**What you are asked to do**
Find all lines below containing the string "xuất" and return them.

(Beginning of Input material)

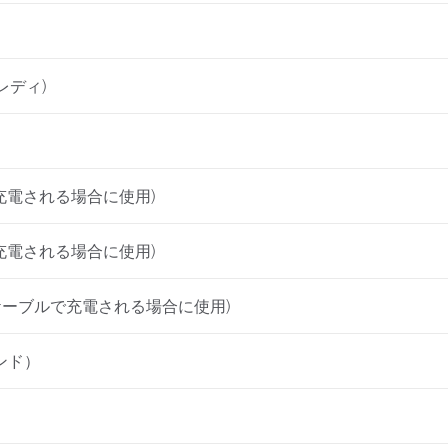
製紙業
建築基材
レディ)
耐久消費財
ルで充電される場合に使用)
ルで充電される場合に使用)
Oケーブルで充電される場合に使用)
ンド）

(End of Input material)
(Beginning of Input material)

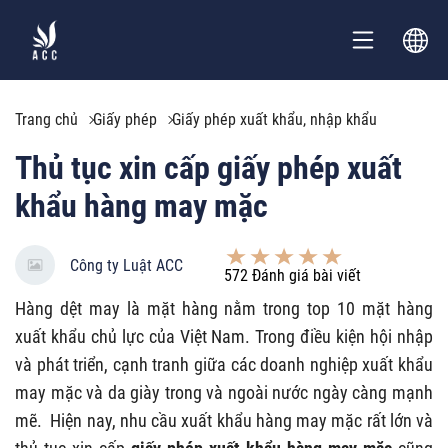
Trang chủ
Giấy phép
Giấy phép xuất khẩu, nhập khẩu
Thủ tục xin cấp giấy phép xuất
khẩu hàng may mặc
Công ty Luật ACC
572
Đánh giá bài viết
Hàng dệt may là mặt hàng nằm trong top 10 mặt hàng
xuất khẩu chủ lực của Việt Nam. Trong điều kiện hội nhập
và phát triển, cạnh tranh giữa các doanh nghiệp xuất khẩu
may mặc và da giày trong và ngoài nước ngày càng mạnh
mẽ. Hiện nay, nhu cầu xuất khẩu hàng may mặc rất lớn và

(End of Input material)

**Task output**
Giấy phép xuất khẩu, nhập khẩu
Thủ tục xin cấp giấy phép xuất
xuất khẩu chủ lực của Việt Nam. Trong điều kiện hội nhập
và phát triển, cạnh tranh giữa các doanh nghiệp xuất khẩu
mẽ. Hiện nay, nhu cầu xuất khẩu hàng may mặc rất lớn và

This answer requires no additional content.